*WORK REQUEST*
Your answer should hold all lines of the entries that include the word "site".
[[ RECORDS FOR THE TASK open ]]
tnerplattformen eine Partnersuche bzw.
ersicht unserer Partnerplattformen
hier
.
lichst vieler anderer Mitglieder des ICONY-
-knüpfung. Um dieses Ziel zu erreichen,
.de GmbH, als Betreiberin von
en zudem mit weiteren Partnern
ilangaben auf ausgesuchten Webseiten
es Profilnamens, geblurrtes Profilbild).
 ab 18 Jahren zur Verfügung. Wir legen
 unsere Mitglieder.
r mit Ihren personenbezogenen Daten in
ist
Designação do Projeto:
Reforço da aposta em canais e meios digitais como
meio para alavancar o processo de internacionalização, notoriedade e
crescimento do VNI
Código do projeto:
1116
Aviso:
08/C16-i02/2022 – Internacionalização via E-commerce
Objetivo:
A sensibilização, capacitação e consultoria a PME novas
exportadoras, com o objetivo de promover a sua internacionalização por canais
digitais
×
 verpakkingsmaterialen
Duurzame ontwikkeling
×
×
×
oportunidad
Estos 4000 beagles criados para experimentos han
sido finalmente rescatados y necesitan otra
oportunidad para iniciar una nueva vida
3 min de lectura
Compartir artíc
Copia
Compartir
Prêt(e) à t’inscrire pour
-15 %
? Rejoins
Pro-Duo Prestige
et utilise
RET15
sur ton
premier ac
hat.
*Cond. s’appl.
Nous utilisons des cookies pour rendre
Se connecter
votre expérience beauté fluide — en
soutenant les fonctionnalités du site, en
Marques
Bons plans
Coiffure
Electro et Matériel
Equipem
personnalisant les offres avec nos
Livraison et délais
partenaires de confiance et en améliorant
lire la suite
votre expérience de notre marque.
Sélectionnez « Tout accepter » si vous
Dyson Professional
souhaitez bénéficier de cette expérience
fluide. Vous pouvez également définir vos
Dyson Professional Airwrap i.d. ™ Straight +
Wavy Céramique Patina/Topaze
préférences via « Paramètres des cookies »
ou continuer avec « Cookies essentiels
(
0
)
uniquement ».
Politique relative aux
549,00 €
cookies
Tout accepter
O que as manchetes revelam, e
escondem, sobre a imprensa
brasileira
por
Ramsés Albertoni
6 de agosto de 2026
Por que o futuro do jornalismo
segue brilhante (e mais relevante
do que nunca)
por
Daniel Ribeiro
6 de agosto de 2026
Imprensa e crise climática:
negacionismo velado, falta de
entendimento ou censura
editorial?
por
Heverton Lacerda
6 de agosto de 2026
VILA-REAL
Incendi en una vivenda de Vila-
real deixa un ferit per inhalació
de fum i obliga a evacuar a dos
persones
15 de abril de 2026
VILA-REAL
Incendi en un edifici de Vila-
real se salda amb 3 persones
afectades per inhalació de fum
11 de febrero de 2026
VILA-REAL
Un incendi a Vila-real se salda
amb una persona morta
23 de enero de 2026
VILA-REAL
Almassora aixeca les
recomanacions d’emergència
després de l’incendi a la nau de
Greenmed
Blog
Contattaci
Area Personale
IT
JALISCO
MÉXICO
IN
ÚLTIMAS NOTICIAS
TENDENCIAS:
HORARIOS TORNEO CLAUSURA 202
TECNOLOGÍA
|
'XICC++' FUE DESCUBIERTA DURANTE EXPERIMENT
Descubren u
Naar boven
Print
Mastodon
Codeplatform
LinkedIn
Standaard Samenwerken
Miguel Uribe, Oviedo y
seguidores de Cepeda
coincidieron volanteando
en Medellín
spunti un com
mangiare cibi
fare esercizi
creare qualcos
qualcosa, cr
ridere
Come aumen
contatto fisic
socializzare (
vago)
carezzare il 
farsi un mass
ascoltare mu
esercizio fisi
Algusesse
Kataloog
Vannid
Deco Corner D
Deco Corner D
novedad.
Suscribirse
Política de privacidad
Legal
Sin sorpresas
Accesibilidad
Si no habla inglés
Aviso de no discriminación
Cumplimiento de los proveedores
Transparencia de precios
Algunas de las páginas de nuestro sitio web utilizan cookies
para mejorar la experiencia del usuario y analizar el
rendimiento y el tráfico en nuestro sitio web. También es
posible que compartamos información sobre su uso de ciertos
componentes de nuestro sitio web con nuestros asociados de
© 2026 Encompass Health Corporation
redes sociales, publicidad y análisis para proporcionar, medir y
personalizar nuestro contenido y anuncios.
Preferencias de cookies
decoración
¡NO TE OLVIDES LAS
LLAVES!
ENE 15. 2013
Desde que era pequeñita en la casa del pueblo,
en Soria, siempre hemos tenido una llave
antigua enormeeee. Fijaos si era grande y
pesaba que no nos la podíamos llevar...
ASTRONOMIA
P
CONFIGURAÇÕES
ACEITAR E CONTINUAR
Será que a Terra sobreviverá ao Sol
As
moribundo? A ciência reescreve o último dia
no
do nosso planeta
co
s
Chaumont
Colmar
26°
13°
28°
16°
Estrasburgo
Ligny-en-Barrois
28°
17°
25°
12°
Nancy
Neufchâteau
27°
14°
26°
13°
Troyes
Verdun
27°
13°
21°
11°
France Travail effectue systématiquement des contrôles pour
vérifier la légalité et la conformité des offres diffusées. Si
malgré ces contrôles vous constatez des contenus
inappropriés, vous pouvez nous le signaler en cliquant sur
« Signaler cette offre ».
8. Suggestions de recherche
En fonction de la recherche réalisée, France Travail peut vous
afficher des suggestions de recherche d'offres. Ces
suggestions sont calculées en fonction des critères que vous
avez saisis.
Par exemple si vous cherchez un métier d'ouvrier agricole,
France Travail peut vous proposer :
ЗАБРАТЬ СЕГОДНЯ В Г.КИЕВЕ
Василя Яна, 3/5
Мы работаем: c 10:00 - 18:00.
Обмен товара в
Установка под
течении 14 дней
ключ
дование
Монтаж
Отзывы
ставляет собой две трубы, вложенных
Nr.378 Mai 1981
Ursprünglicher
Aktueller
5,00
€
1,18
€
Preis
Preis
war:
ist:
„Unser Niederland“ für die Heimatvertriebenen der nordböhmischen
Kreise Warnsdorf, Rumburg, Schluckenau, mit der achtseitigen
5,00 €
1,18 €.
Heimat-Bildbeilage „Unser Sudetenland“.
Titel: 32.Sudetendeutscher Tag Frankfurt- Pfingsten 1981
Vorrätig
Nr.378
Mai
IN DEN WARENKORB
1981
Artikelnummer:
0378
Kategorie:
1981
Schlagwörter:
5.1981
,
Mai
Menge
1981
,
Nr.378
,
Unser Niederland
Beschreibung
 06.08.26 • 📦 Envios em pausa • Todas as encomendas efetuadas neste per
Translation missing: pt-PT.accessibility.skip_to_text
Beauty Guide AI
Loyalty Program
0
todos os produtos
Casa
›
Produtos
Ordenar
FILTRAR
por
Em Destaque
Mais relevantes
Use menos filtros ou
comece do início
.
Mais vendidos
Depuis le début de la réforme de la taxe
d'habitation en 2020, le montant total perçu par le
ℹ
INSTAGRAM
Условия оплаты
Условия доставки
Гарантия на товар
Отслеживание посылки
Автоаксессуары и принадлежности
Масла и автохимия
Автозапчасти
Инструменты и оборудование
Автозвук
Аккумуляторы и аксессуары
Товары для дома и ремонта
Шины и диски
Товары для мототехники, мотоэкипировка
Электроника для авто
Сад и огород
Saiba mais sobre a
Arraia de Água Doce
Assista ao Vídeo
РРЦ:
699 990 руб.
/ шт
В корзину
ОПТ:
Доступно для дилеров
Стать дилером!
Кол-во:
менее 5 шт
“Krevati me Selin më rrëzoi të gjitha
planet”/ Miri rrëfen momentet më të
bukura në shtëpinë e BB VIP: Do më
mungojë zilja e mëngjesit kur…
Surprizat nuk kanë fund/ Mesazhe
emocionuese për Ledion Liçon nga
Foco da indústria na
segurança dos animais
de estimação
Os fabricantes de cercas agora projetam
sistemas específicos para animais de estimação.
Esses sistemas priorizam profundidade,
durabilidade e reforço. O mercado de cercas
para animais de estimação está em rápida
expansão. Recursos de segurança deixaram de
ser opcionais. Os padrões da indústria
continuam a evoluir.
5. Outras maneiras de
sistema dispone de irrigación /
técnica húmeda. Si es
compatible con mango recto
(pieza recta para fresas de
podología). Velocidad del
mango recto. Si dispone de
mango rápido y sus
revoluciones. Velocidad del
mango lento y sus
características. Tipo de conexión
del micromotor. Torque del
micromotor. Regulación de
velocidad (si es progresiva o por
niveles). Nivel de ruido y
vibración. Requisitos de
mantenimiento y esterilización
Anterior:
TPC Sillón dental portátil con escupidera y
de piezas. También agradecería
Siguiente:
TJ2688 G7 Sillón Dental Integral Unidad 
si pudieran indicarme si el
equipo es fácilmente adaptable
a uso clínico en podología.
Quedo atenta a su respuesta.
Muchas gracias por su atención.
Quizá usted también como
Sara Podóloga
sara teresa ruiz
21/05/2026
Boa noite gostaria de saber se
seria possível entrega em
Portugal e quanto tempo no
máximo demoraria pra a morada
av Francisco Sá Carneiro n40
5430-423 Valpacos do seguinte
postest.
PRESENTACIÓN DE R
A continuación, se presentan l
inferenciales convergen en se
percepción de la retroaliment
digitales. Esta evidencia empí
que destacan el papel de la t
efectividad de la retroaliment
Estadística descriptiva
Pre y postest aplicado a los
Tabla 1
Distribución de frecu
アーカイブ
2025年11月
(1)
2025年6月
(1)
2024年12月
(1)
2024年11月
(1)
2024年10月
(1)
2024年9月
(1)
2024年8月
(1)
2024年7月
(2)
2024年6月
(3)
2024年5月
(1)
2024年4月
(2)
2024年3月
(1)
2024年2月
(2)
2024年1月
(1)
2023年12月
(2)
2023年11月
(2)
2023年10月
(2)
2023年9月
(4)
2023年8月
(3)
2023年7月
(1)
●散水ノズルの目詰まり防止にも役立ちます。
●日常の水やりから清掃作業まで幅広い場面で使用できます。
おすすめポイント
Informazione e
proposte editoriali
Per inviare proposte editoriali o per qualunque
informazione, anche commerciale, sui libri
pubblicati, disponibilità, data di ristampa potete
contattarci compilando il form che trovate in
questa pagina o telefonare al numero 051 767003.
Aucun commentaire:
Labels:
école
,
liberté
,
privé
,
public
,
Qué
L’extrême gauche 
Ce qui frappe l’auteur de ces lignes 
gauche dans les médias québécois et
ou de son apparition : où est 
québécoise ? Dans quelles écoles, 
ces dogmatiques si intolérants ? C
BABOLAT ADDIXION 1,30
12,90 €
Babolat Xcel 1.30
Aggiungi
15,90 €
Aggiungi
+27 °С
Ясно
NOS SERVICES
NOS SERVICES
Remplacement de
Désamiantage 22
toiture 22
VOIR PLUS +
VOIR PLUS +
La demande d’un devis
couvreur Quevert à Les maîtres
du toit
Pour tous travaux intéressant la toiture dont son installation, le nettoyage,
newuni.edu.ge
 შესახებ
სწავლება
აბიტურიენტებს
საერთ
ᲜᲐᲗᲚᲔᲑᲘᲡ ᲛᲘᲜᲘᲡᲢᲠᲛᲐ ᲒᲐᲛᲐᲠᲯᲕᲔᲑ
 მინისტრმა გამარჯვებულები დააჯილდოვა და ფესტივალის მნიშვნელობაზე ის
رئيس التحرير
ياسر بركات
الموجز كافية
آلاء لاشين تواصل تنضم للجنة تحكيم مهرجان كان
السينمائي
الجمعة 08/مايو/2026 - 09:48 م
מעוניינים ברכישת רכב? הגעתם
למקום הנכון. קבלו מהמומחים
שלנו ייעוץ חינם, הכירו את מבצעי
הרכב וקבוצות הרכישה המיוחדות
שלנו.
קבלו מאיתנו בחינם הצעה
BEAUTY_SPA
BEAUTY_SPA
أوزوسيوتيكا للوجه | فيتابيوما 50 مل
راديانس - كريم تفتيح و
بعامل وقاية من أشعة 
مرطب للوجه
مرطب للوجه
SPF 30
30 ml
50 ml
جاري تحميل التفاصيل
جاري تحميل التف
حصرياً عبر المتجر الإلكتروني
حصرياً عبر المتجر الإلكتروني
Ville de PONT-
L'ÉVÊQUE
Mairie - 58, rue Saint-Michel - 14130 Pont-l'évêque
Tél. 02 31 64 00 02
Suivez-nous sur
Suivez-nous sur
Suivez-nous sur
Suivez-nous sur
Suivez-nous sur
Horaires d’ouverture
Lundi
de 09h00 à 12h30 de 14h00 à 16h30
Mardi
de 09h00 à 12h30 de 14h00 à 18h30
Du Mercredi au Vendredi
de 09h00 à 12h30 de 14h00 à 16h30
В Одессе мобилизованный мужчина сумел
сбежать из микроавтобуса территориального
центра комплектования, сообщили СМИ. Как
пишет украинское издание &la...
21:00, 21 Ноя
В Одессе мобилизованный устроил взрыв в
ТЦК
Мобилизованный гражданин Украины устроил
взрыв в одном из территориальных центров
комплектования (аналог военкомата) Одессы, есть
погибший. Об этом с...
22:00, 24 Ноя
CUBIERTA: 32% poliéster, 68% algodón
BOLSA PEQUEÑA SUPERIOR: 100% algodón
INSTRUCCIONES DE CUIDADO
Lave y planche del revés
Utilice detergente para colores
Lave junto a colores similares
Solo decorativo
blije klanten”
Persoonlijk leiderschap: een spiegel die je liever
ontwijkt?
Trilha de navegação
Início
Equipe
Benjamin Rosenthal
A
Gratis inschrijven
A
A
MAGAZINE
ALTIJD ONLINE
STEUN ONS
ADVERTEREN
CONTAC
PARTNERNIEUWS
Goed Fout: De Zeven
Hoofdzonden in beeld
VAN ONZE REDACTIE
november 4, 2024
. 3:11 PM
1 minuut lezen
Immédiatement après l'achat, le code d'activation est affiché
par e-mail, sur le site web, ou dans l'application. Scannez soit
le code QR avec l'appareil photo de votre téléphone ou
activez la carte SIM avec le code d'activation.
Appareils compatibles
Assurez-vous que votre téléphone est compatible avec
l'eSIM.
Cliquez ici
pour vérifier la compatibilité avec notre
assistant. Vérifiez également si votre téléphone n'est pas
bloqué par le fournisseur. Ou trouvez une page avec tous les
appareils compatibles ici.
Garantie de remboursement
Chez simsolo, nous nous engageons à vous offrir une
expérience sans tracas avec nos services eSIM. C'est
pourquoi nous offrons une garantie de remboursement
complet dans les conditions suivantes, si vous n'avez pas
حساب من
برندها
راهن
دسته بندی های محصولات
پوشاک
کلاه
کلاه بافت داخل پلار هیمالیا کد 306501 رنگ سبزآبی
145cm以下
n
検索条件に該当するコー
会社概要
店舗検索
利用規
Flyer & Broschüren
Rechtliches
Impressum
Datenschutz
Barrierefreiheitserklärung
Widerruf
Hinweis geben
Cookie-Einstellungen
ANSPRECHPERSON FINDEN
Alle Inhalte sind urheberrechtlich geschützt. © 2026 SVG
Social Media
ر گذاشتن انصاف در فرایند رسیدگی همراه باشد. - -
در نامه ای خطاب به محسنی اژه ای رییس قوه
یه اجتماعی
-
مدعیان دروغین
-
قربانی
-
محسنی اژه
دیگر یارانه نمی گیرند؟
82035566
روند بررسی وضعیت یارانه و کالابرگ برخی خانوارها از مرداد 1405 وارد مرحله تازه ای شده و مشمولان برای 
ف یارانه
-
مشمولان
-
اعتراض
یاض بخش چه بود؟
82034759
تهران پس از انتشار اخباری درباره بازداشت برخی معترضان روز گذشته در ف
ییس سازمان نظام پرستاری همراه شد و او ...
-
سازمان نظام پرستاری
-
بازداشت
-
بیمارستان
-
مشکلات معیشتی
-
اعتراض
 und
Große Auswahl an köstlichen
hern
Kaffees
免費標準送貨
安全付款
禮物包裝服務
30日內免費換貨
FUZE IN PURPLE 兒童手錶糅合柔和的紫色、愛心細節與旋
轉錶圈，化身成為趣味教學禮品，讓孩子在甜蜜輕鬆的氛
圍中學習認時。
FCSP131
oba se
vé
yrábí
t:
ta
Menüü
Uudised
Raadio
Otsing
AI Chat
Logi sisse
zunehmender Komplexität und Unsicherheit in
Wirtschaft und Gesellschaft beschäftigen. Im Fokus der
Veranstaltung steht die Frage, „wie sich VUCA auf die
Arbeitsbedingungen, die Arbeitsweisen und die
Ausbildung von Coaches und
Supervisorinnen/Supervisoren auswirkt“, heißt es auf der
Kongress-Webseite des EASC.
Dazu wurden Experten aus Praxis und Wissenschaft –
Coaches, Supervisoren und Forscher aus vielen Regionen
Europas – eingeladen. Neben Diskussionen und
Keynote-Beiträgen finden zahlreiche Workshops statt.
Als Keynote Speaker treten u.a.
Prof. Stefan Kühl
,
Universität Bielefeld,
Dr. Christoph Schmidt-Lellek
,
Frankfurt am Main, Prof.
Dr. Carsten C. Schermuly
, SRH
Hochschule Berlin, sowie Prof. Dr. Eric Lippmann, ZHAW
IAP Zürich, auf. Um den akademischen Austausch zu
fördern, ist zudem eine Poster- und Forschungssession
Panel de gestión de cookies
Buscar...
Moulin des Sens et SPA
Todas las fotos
[[ RECORDS FOR THE TASK closed ]]
*ANSWER TO THIS EXERCISE*
soutenant les fonctionnalités du site, en
par e-mail, sur le site web, ou dans l'application. Scannez soit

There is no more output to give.